#### [Work order]
List every line below containing "Çınar".

(Excerpts from a dataset)
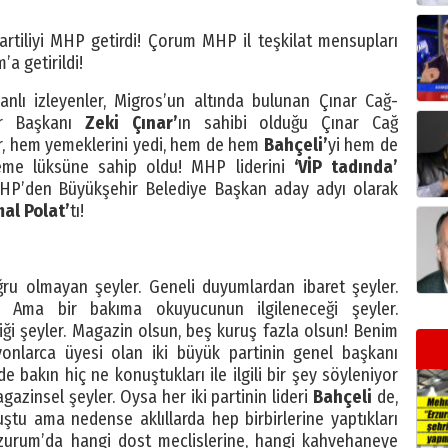
artiliyi MHP getirdi! Çorum MHP il teşkilat mensupları
a getirildi!
canlı izleyenler, Migros’un altında bulunan Çınar Cağ-
lar Başkanı
Zeki Çınar’
ın sahibi olduğu Çınar Cağ
r, hem yemeklerini yedi, hem de hem
Bahçeli’
yi hem de
leme lüksüne sahip oldu! MHP liderini
‘VİP tadında’
 MHP’den Büyükşehir Belediye Başkan aday adyı olarak
al Polat’
tı!
ru olmayan şeyler. Geneli duyumlardan ibaret şeyler.
 Ama bir bakıma okuyucunun ilgileneceği şeyler.
ği şeyler. Magazin olsun, beş kuruş fazla olsun! Benim
yonlarca üyesi olan iki büyük partinin genel başkanı
 bakın hiç ne konuştukları ile ilgili bir şey söyleniyor
zinsel şeyler. Oysa her iki partinin lideri
Bahçeli
de,
tu ama nedense aklıllarda hep birbirlerine yaptıkları
zurum’da hangi dost meclislerine, hangi kahvehaneye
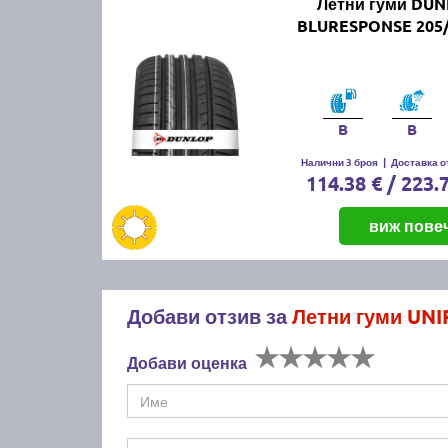
Летни гуми DUN
BLURESPONSE 205/
B
B
Налични 3 броя
|
Доставка от
114.38 € / 223.
виж пове
Добави отзив за
Летни гуми UNI
Добави оценка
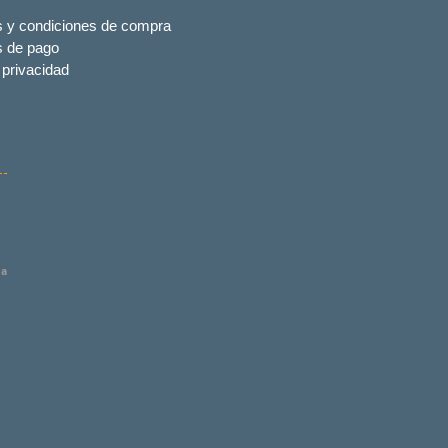
 y condiciones de compra
s de pago
 privacidad
na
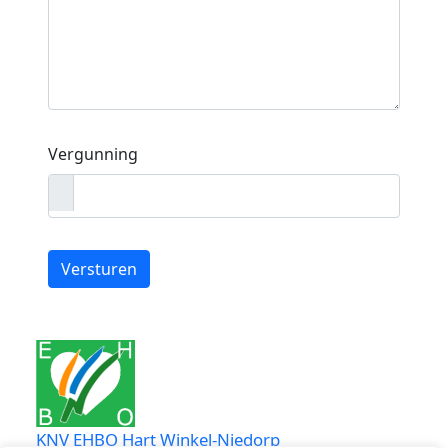
Vergunning
KNV EHBO Hart Winkel-Niedorp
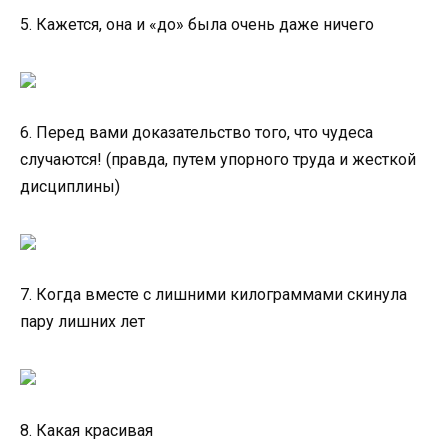
5. Кажется, она и «до» была очень даже ничего
6. Перед вами доказательство того, что чудеса
случаются! (правда, путем упорного труда и жесткой
дисциплины)
7. Когда вместе с лишними килограммами скинула
пару лишних лет
8. Какая красивая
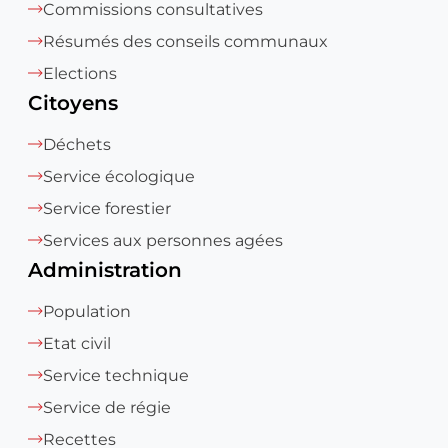
Commissions consultatives
Résumés des conseils communaux
Elections
Citoyens
Déchets
Service écologique
Service forestier
Services aux personnes agées
Administration
Population
Etat civil
Service technique
Service de régie
Recettes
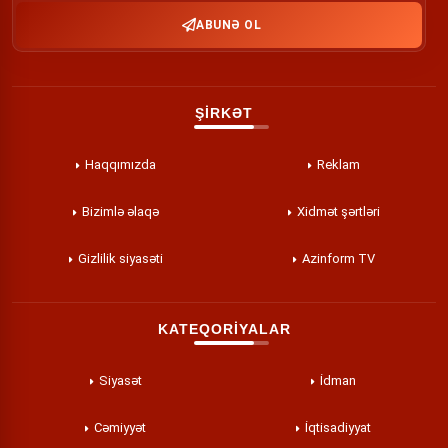
ABUNƏ OL
ŞİRKƏT
Haqqımızda
Reklam
Bizimlə əlaqə
Xidmət şərtləri
Gizlilik siyasəti
Azinform TV
KATEQORİYALAR
Siyasət
İdman
Cəmiyyət
İqtisadiyyat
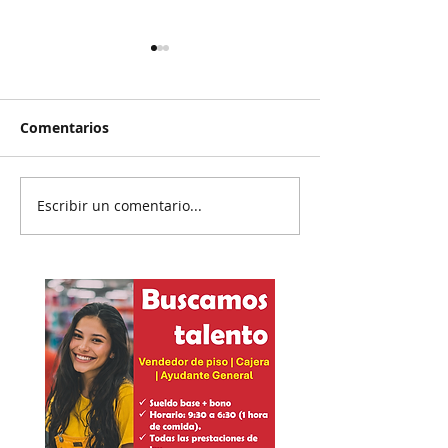
Comentarios
Abre IEENL va
Escribir un comentario...
Abren proceso
sancionador a
diputadas poblanas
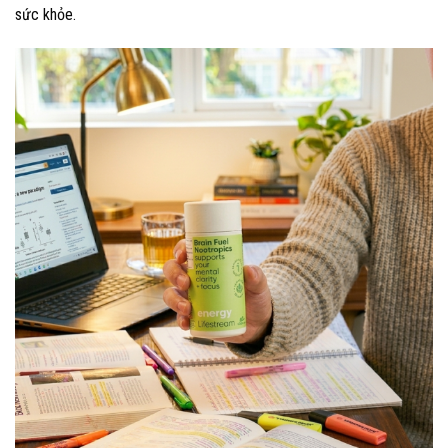
sức khỏe.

#### [Solution to the exercise]
canlı izleyenler, Migros’un altında bulunan Çınar Cağ-
Zeki Çınar’
ın sahibi olduğu Çınar Cağ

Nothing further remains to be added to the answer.